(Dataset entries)
*** Begin section ***

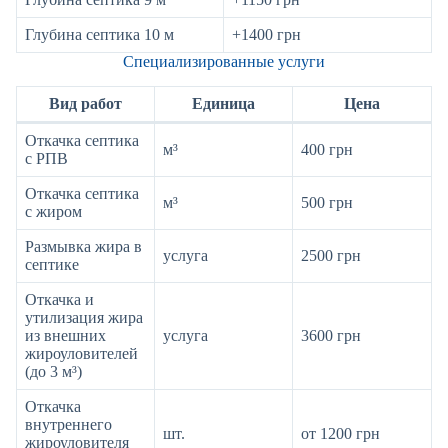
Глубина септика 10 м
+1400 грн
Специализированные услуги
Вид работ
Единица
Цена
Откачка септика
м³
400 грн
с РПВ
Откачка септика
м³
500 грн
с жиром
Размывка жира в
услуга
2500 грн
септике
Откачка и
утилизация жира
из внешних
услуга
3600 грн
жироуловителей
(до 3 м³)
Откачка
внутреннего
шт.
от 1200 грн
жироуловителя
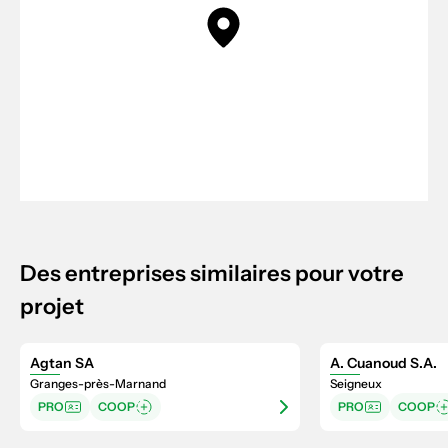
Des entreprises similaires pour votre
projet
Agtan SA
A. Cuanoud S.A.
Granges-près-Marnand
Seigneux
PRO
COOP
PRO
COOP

*** End section ***
*** Begin section ***

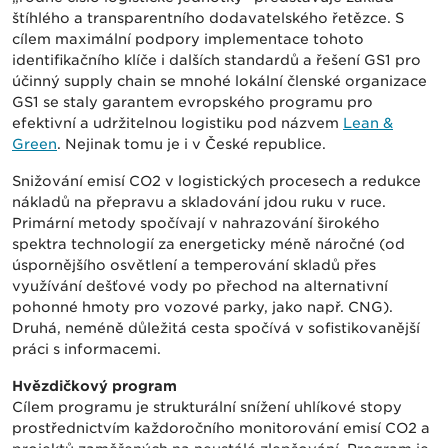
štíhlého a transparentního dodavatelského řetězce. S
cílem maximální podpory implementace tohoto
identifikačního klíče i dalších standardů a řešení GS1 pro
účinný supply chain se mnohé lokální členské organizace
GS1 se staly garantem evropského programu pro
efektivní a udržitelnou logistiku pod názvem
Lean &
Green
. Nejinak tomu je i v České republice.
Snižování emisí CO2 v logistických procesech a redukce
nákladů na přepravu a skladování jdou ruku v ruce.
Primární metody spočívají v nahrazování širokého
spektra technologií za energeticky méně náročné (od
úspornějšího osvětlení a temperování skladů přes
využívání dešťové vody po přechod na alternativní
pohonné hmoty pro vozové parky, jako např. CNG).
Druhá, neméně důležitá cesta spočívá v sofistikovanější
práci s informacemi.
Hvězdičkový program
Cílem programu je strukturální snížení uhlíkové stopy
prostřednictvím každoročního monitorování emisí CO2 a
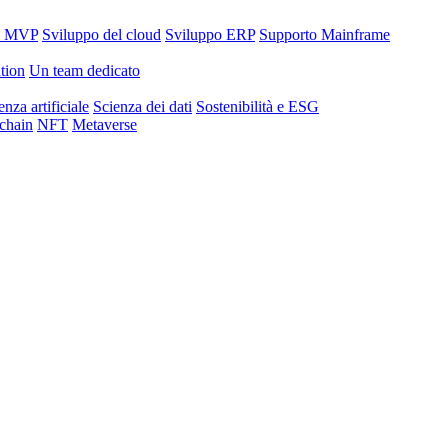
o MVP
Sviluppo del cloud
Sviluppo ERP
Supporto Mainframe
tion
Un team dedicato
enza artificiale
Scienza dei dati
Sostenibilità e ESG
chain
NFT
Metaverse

*** End section ***

◆ The task
For the lines above, output exactly those from the line containing "Глубина септика 10 м" through the line containing "жироуловителей", and skip the others.

◆ Reply
Глубина септика 10 м
+1400 грн
Специализированные услуги
Вид работ
Единица
Цена
Откачка септика
м³
400 грн
с РПВ
Откачка септика
м³
500 грн
с жиром
Размывка жира в
услуга
2500 грн
септике
Откачка и
утилизация жира
из внешних
услуга
3600 грн
жироуловителей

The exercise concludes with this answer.